Short answer: Create more days in the week to enjoy the family.
“I would have created more days in the week. Maybe each week could have 9 days instead of 7. Five days to work and four days to stay home and enjoy family. Time goes so fast when your kids are growing up. They are grown before you know it and you wish you had more time with them. As they say, the days are long, but the years are short.”
What do you think is missing in large corporations today to help women balance all their obligations and be happier at work and in general?
Short answer: Create more opportunities for women that allow them to advance professionally without impacting the family.
“I think women’s careers often move much slower when they have children. We take time off to have or adopt children. We don’t always accept promotions or other positions because the demands will put stress on the family or travel will be tough. There are exceptions but working men don’t often have those same constraints.
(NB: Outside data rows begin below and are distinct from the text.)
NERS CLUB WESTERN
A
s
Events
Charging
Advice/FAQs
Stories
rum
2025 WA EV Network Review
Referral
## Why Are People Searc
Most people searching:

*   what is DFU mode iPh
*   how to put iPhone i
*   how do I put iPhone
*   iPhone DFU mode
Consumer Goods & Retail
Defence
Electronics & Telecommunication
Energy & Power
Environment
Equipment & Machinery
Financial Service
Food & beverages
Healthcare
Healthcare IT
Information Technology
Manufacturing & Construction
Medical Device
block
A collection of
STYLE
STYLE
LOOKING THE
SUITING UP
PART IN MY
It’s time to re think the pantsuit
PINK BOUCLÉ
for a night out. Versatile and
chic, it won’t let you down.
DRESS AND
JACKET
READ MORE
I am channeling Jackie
They can choose to have those constraints, but more often than for working women, they have someone to keep the home running while they are away. Society’s expectations are different for moms and when I say that, I include that women also have those different expectations for moms. I’d like to see more opportunities that don’t impact the family. I’m not sure how to accomplish that, but these constraints are often reasons women don’t move up as quickly in an organization.”
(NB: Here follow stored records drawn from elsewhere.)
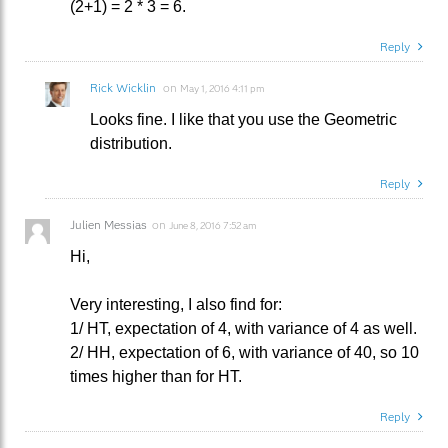
(2+1) = 2 * 3 = 6.
Reply
Rick Wicklin
on
May 1, 2016 4:11 pm
Looks fine. I like that you use the Geometric
distribution.
Reply
Julien Messias
on
June 8, 2016 7:52 am
Hi,
Very interesting, I also find for:
1/ HT, expectation of 4, with variance of 4 as well.
2/ HH, expectation of 6, with variance of 40, so 10
times higher than for HT.
Reply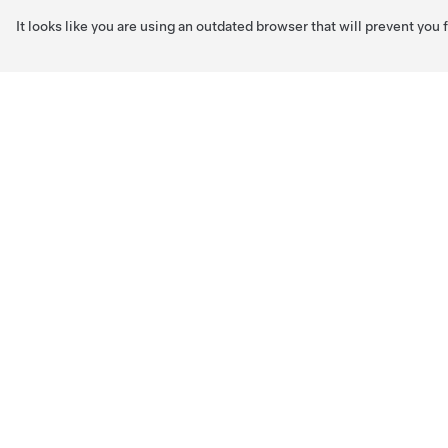
It looks like you are using an outdated browser that will prevent you
Skip to main content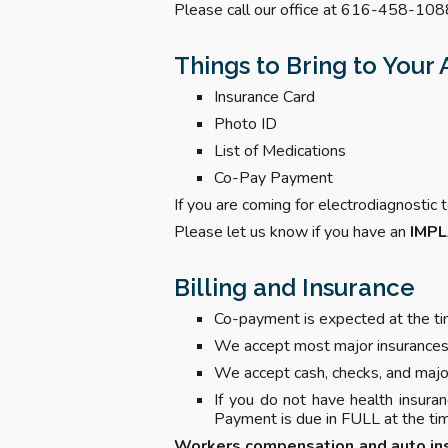
Please call our office at 616-458-1088
Things to Bring to You
Insurance Card
Photo ID
List of Medications
Co-Pay Payment
If you are coming for electrodiagnosti
Please let us know if you have an
IMP
Billing and Insurance
Co-payment is expected at the tim
We accept most major insurances.
We accept cash, checks, and major
If you do not have health insura
Payment is due in FULL at the tim
Workers compensation and auto in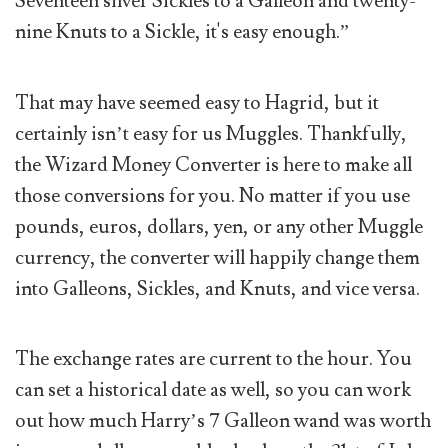
Seventeen silver Sickles to a Galleon and twenty-
nine Knuts to a Sickle, it's easy enough.”
That may have seemed easy to Hagrid, but it
certainly isn’t easy for us Muggles. Thankfully,
the Wizard Money Converter is here to make all
those conversions for you. No matter if you use
pounds, euros, dollars, yen, or any other Muggle
currency, the converter will happily change them
into Galleons, Sickles, and Knuts, and vice versa.
The exchange rates are current to the hour. You
can set a historical date as well, so you can work
out how much Harry’s 7 Galleon wand was worth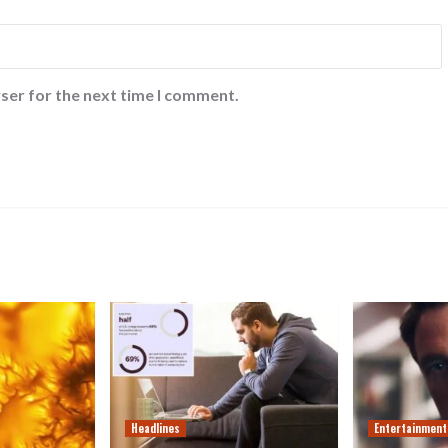
ser for the next time I comment.
Headlines
Entertainment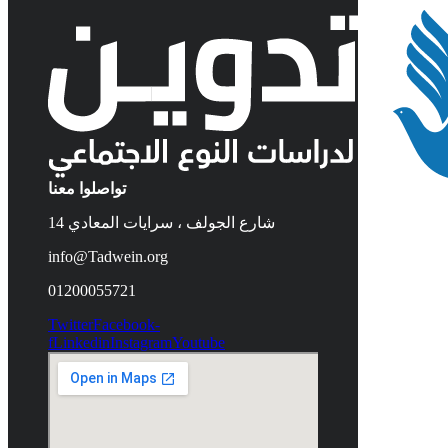
تواصلوا معنا
14 شارع الجولف ، سرايات المعادي
info@Tadwein.org
01200055721
Twitter
Facebook-
f
Linkedin
Instagram
Youtube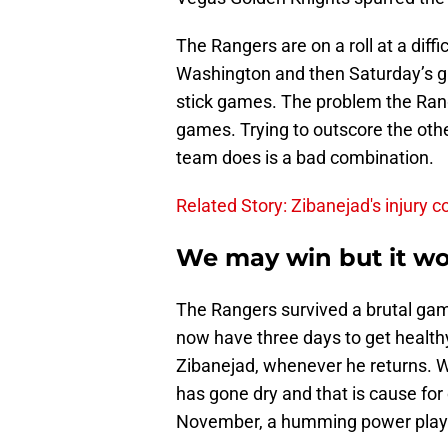
The Rangers are on a roll at a diffi
Washington and then Saturday’s g
stick games. The problem the Ran
games. Trying to outscore the oth
team does is a bad combination.
Related Story: Zibanejad's injury 
We may win but it wo
The Rangers survived a brutal gam
now have three days to get health
Zibanejad, whenever he returns. Wi
has gone dry and that is cause fo
November, a humming power play f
Would you share a little secret that has made life easier for you as a working parent?
Short answer: Amazon and the neighbor!
“AMAZON subscribe and save – LOVE IT!!! Do yourself a favor and check it out.
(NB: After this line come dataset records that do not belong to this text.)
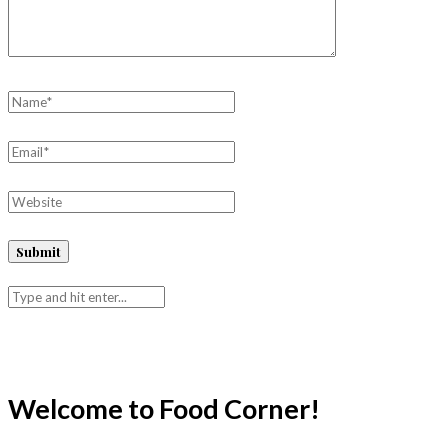
Welcome to Food Corner!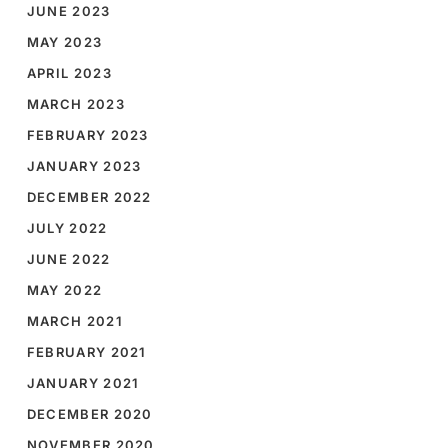
JUNE 2023
MAY 2023
APRIL 2023
MARCH 2023
FEBRUARY 2023
JANUARY 2023
DECEMBER 2022
JULY 2022
JUNE 2022
MAY 2022
MARCH 2021
FEBRUARY 2021
JANUARY 2021
DECEMBER 2020
NOVEMBER 2020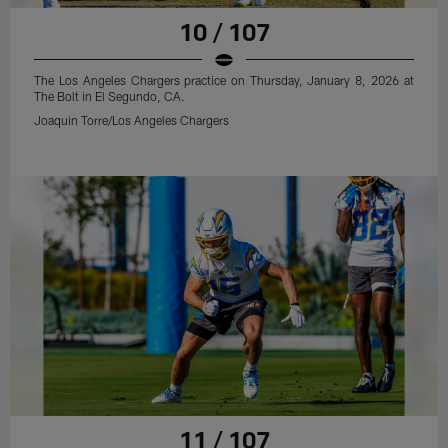
10 / 107
The Los Angeles Chargers practice on Thursday, January 8, 2026 at
The Bolt in El Segundo, CA.
Joaquin Torre/Los Angeles Chargers
11 / 107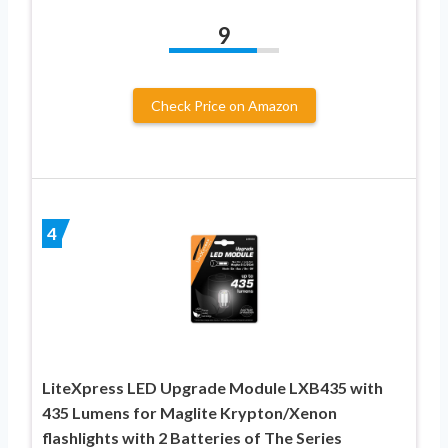
9
Check Price on Amazon
4
LiteXpress LED Upgrade Module LXB435 with
435 Lumens for Maglite Krypton/Xenon
flashlights with 2 Batteries of The Series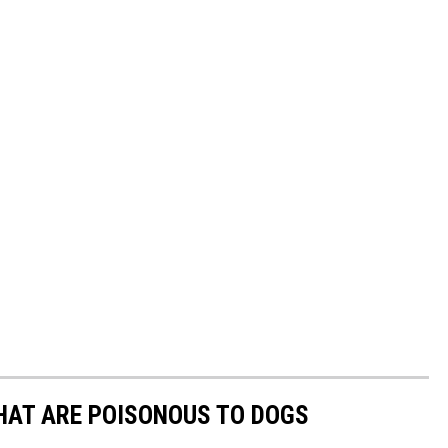
THAT ARE POISONOUS TO DOGS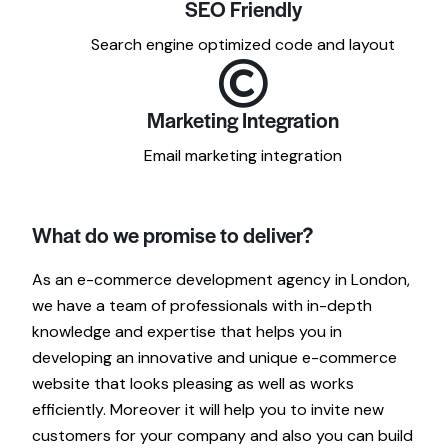
SEO Friendly
Search engine optimized code and layout
Marketing Integration
Email marketing integration
What do we promise to deliver?
As an e-commerce development agency in London,
we have a team of professionals with in-depth
knowledge and expertise that helps you in
developing an innovative and unique e-commerce
website that looks pleasing as well as works
efficiently. Moreover it will help you to invite new
customers for your company and also you can build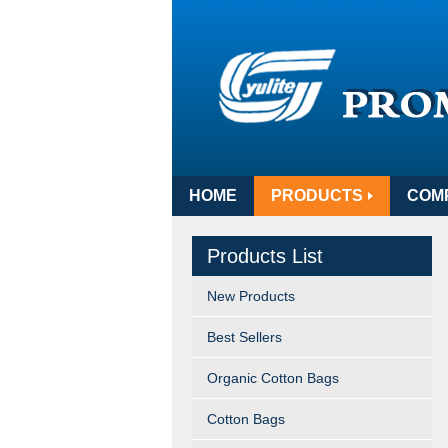
HOME
PRODUCTS
COM
Products List
New Products
Best Sellers
Organic Cotton Bags
Cotton Bags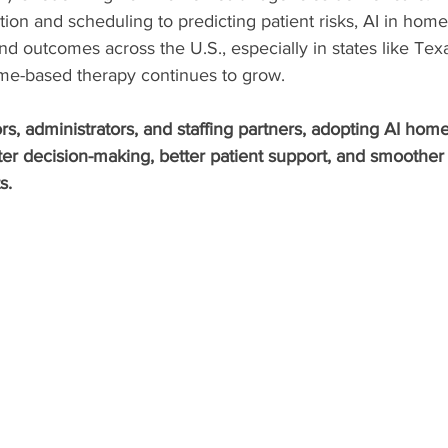
on and scheduling to predicting patient risks, AI in home 
d outcomes across the U.S., especially in states like Texas
e-based therapy continues to grow.
s, administrators, and staffing partners, adopting AI home
er decision-making, better patient support, and smoother 
s.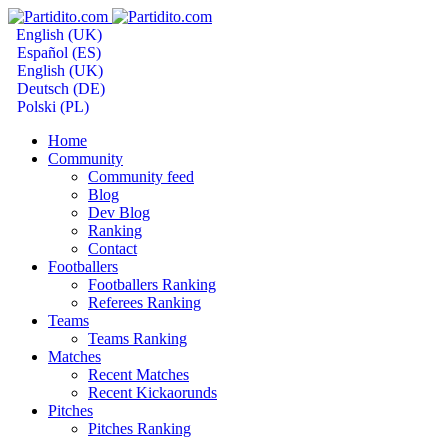
English (UK)
Español (ES)
English (UK)
Deutsch (DE)
Polski (PL)
Home
Community
Community feed
Blog
Dev Blog
Ranking
Contact
Footballers
Footballers Ranking
Referees Ranking
Teams
Teams Ranking
Matches
Recent Matches
Recent Kickaorunds
Pitches
Pitches Ranking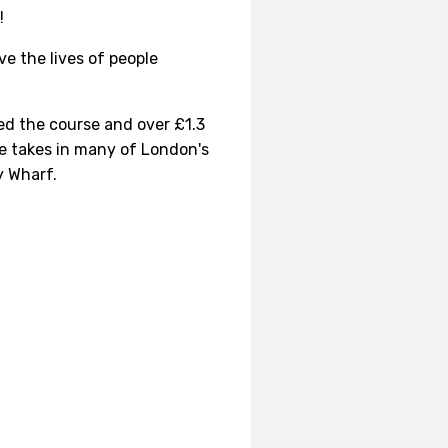
!
e the lives of people
ed the course and over £1.3
te takes in many of London's
y Wharf.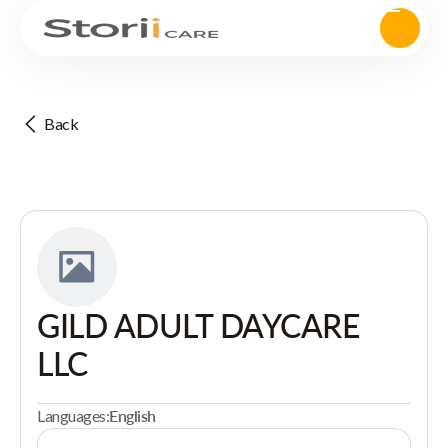
Back
GILD ADULT DAYCARE
LLC
Languages:
English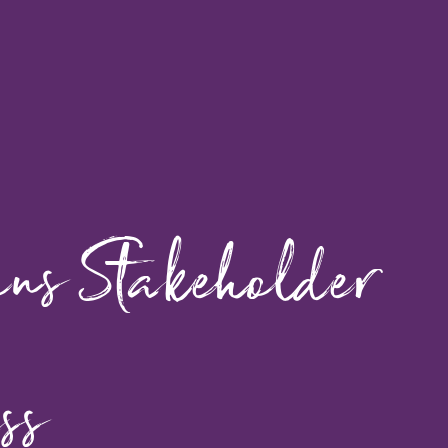
ons Stakeholder
ss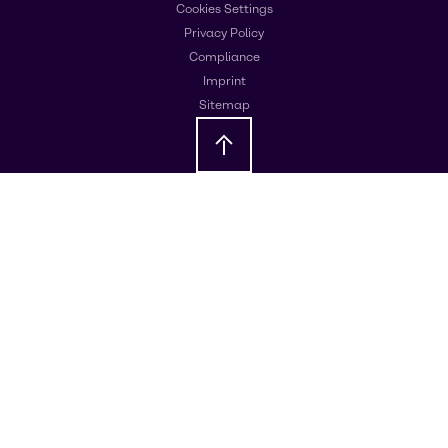
Cookies Settings
Privacy Policy
Compliance
Imprint
Sitemap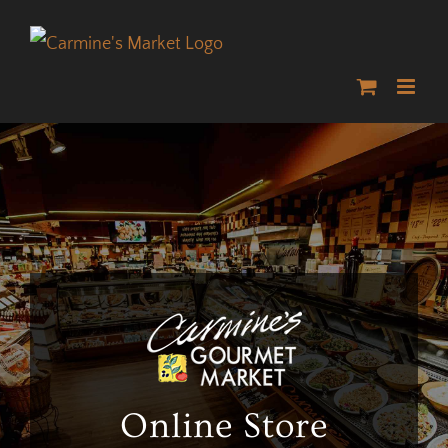
Skip
to
content
Online Store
Another thing I did that made my life much easier is I hired my retired neighbor to take my son to orthodontist appts, summer camp every day and his speech therapist. That took a load off my plate and gave my neighbor some extra income. She enjoyed the “kid time” and I didn’t stress every day about getting out of the office early, or scheduling around appointments, etc. It was HUGE.”
How do you maintain your sense of well-being?
Short answer: Workout and reading.
“I workout regularly, normally at lunch so it breaks up my day and doesn’t take time away from my family. I am an avid reader and that’s how I wind down at the end of a day. I honestly don’t make near enough time for friends. I hope to do more of that later when my son is out of the house. Right now, he and my husband get the majority of my free time. I also make time for family vacations. I hardly take time off, but we always take two vacations a year. A smaller scale one and then a big one around Christmas. I completely unplug and won’t look at email. Everyone that works with me knows that I won’t check in and it’s a waste of time to send me email while I’m on vacation.”
What advice would you give to a new parent who returns to work?
Short answer: Don’t feel guilty about what you can’t do.
“Every parent has to decide what matters and what doesn’t. Get ruthless about prioritizing things and just say no to the stuff that doesn’t matter. Give yourself a break when you don’t win “parent of the year”. We’re all struggling a lot more than other people know and it’s the hardest job in the world. It’s also the best job.”
Anything else you would like to share?
Short answer: We are all in the same boat.
“Talk to other parents about the struggles you are having. Chances are they have all been through the same stuff at one time or another. There’s no manual for parenting. We’re all just doing the best we can and sometimes our best falls a bit short. Shake it off and try again harder the next day. In the end, our kids hardly notice the flaws anyway. I remember one morning when I was having trouble getting my son ready for school on time. I sort of lost it and later in the day felt really bad. When I picked him up from school, I told him I was sorry and he didn’t even remember it. He said “What are you sorry for mom? You were yelling?”
Thank you Lisa for a great interview.